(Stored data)
────────

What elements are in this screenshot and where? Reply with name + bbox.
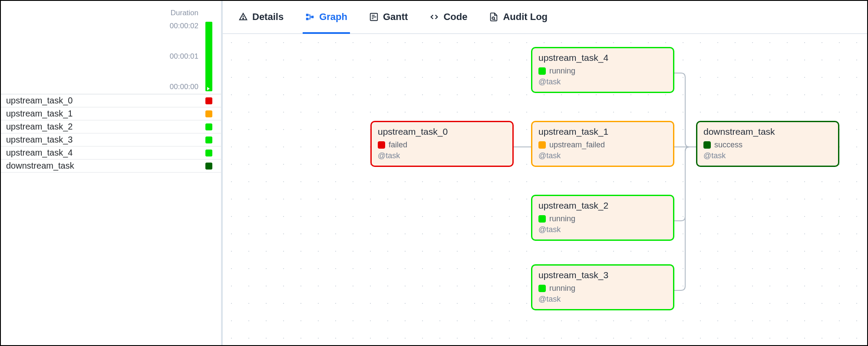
task-status-square <box>205 123 212 130</box>
status-square <box>538 141 546 149</box>
node-decorator: @task <box>538 77 667 86</box>
node-status: running <box>538 284 667 293</box>
task-row-label: upstream_task_3 <box>6 135 73 145</box>
edge-upstream_task_2-to-downstream_task <box>674 147 696 221</box>
node-title: upstream_task_2 <box>538 200 667 211</box>
duration-tick: 00:00:00 <box>170 83 198 91</box>
tab-label: Graph <box>319 11 347 23</box>
tab-label: Code <box>443 11 467 23</box>
graph-node-upstream_task_1[interactable]: upstream_task_1upstream_failed@task <box>531 121 674 167</box>
duration-label: Duration <box>171 9 198 17</box>
code-icon <box>429 12 439 22</box>
task-row-upstream_task_1[interactable]: upstream_task_1 <box>1 107 221 120</box>
status-square <box>378 141 385 149</box>
task-status-square <box>205 163 212 170</box>
node-title: downstream_task <box>703 126 832 137</box>
task-row-upstream_task_0[interactable]: upstream_task_0 <box>1 94 221 107</box>
status-square <box>703 141 711 149</box>
svg-rect-2 <box>306 14 309 17</box>
graph-node-upstream_task_3[interactable]: upstream_task_3running@task <box>531 264 674 310</box>
tab-bar: DetailsGraphGanttCodeAudit Log <box>223 1 867 34</box>
node-decorator: @task <box>378 151 506 160</box>
task-row-label: upstream_task_1 <box>6 109 73 119</box>
task-row-label: upstream_task_4 <box>6 148 73 158</box>
svg-line-10 <box>495 19 495 20</box>
svg-point-1 <box>243 18 244 19</box>
graph-node-upstream_task_4[interactable]: upstream_task_4running@task <box>531 47 674 93</box>
tab-gantt[interactable]: Gantt <box>366 6 410 34</box>
tab-label: Gantt <box>383 11 408 23</box>
sidebar: Duration 00:00:02 00:00:01 00:00:00 upst… <box>1 1 223 345</box>
node-status: upstream_failed <box>538 140 667 150</box>
details-icon <box>238 12 248 22</box>
task-row-upstream_task_2[interactable]: upstream_task_2 <box>1 120 221 133</box>
node-status: failed <box>378 140 506 150</box>
node-title: upstream_task_0 <box>378 126 506 137</box>
status-square <box>538 215 546 223</box>
task-status-square <box>205 110 212 117</box>
node-decorator: @task <box>538 225 667 234</box>
task-status-square <box>205 136 212 143</box>
duration-tick: 00:00:01 <box>170 52 198 61</box>
task-row-label: upstream_task_2 <box>6 122 73 132</box>
task-list: upstream_task_0upstream_task_1upstream_t… <box>1 94 221 173</box>
status-square <box>538 67 546 75</box>
tab-code[interactable]: Code <box>427 6 470 34</box>
task-status-square <box>205 150 212 156</box>
tab-details[interactable]: Details <box>236 6 286 34</box>
edge-upstream_task_3-to-downstream_task <box>674 147 696 290</box>
task-row-label: downstream_task <box>6 161 74 171</box>
gantt-icon <box>369 12 379 22</box>
graph-node-downstream_task[interactable]: downstream_tasksuccess@task <box>696 121 839 167</box>
node-title: upstream_task_4 <box>538 53 667 63</box>
node-decorator: @task <box>538 295 667 304</box>
task-row-upstream_task_3[interactable]: upstream_task_3 <box>1 133 221 146</box>
task-status-square <box>205 97 212 104</box>
node-status: running <box>538 214 667 223</box>
task-row-upstream_task_4[interactable]: upstream_task_4 <box>1 146 221 160</box>
audit-icon <box>489 12 498 22</box>
tab-label: Audit Log <box>503 11 548 23</box>
node-decorator: @task <box>538 151 667 160</box>
duration-bar[interactable] <box>205 22 212 91</box>
graph-node-upstream_task_2[interactable]: upstream_task_2running@task <box>531 195 674 241</box>
tab-audit[interactable]: Audit Log <box>486 6 550 34</box>
node-decorator: @task <box>703 151 832 160</box>
edge-upstream_task_4-to-downstream_task <box>674 73 696 147</box>
graph-icon <box>305 12 315 22</box>
status-square <box>538 285 546 292</box>
node-title: upstream_task_3 <box>538 270 667 280</box>
svg-rect-3 <box>306 18 309 20</box>
node-status: running <box>538 67 667 76</box>
duration-tick: 00:00:02 <box>170 22 198 30</box>
duration-bar-chart: Duration 00:00:02 00:00:01 00:00:00 <box>1 1 221 94</box>
node-title: upstream_task_1 <box>538 126 667 137</box>
task-row-label: upstream_task_0 <box>6 96 73 106</box>
task-row-downstream_task[interactable]: downstream_task <box>1 160 221 173</box>
graph-canvas[interactable]: upstream_task_0failed@taskupstream_task_… <box>223 34 867 345</box>
tab-graph[interactable]: Graph <box>303 6 350 34</box>
svg-point-9 <box>492 17 495 20</box>
graph-node-upstream_task_0[interactable]: upstream_task_0failed@task <box>370 121 514 167</box>
node-status: success <box>703 140 832 150</box>
tab-label: Details <box>252 11 284 23</box>
svg-rect-4 <box>311 16 314 18</box>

────────

- [Goal of the exercise] Return every entry above word for word, and include no images.

- [Problem solution]
What elements are in this screenshot and where? Reply with name + bbox.
task-status-square <box>205 123 212 130</box>
status-square <box>538 141 546 149</box>
node-decorator: @task <box>538 77 667 86</box>
node-status: running <box>538 284 667 293</box>
task-row-label: upstream_task_3 <box>6 135 73 145</box>
edge-upstream_task_2-to-downstream_task <box>674 147 696 221</box>
node-title: upstream_task_2 <box>538 200 667 211</box>
duration-tick: 00:00:00 <box>170 83 198 91</box>
tab-label: Graph <box>319 11 347 23</box>
tab-label: Code <box>443 11 467 23</box>
graph-node-upstream_task_1[interactable]: upstream_task_1upstream_failed@task <box>531 121 674 167</box>
duration-label: Duration <box>171 9 198 17</box>
code-icon <box>429 12 439 22</box>
task-row-upstream_task_1[interactable]: upstream_task_1 <box>1 107 221 120</box>
status-square <box>378 141 385 149</box>
task-status-square <box>205 163 212 170</box>
node-title: downstream_task <box>703 126 832 137</box>
task-row-upstream_task_0[interactable]: upstream_task_0 <box>1 94 221 107</box>
status-square <box>703 141 711 149</box>
svg-rect-2 <box>306 14 309 17</box>
graph-node-upstream_task_3[interactable]: upstream_task_3running@task <box>531 264 674 310</box>
tab-bar: DetailsGraphGanttCodeAudit Log <box>223 1 867 34</box>
node-decorator: @task <box>378 151 506 160</box>
task-row-label: upstream_task_1 <box>6 109 73 119</box>
task-row-label: upstream_task_4 <box>6 148 73 158</box>
svg-line-10 <box>495 19 495 20</box>
svg-point-1 <box>243 18 244 19</box>
graph-node-upstream_task_4[interactable]: upstream_task_4running@task <box>531 47 674 93</box>
tab-gantt[interactable]: Gantt <box>366 6 410 34</box>
tab-label: Gantt <box>383 11 408 23</box>
sidebar: Duration 00:00:02 00:00:01 00:00:00 upst… <box>1 1 223 345</box>
node-status: upstream_failed <box>538 140 667 150</box>
details-icon <box>238 12 248 22</box>
task-row-upstream_task_2[interactable]: upstream_task_2 <box>1 120 221 133</box>
node-status: failed <box>378 140 506 150</box>
node-title: upstream_task_0 <box>378 126 506 137</box>
status-square <box>538 215 546 223</box>
task-status-square <box>205 110 212 117</box>
node-decorator: @task <box>538 225 667 234</box>
task-status-square <box>205 136 212 143</box>
duration-tick: 00:00:01 <box>170 52 198 61</box>
task-row-label: upstream_task_2 <box>6 122 73 132</box>
task-list: upstream_task_0upstream_task_1upstream_t… <box>1 94 221 173</box>
status-square <box>538 67 546 75</box>
tab-code[interactable]: Code <box>427 6 470 34</box>
task-status-square <box>205 150 212 156</box>
tab-details[interactable]: Details <box>236 6 286 34</box>
edge-upstream_task_3-to-downstream_task <box>674 147 696 290</box>
task-row-label: downstream_task <box>6 161 74 171</box>
gantt-icon <box>369 12 379 22</box>
graph-node-downstream_task[interactable]: downstream_tasksuccess@task <box>696 121 839 167</box>
node-title: upstream_task_4 <box>538 53 667 63</box>
node-decorator: @task <box>538 295 667 304</box>
task-row-upstream_task_3[interactable]: upstream_task_3 <box>1 133 221 146</box>
task-status-square <box>205 97 212 104</box>
node-status: running <box>538 214 667 223</box>
task-row-upstream_task_4[interactable]: upstream_task_4 <box>1 146 221 160</box>
audit-icon <box>489 12 498 22</box>
tab-label: Audit Log <box>503 11 548 23</box>
node-decorator: @task <box>538 151 667 160</box>
duration-bar[interactable] <box>205 22 212 91</box>
graph-node-upstream_task_2[interactable]: upstream_task_2running@task <box>531 195 674 241</box>
tab-audit[interactable]: Audit Log <box>486 6 550 34</box>
node-decorator: @task <box>703 151 832 160</box>
edge-upstream_task_4-to-downstream_task <box>674 73 696 147</box>
graph-icon <box>305 12 315 22</box>
status-square <box>538 285 546 292</box>
node-title: upstream_task_3 <box>538 270 667 280</box>
svg-rect-3 <box>306 18 309 20</box>
node-status: running <box>538 67 667 76</box>
duration-tick: 00:00:02 <box>170 22 198 30</box>
duration-bar-chart: Duration 00:00:02 00:00:01 00:00:00 <box>1 1 221 94</box>
node-title: upstream_task_1 <box>538 126 667 137</box>
task-row-label: upstream_task_0 <box>6 96 73 106</box>
task-row-downstream_task[interactable]: downstream_task <box>1 160 221 173</box>
graph-canvas[interactable]: upstream_task_0failed@taskupstream_task_… <box>223 34 867 345</box>
tab-graph[interactable]: Graph <box>303 6 350 34</box>
svg-point-9 <box>492 17 495 20</box>
graph-node-upstream_task_0[interactable]: upstream_task_0failed@task <box>370 121 514 167</box>
node-status: success <box>703 140 832 150</box>
tab-label: Details <box>252 11 284 23</box>
svg-rect-4 <box>311 16 314 18</box>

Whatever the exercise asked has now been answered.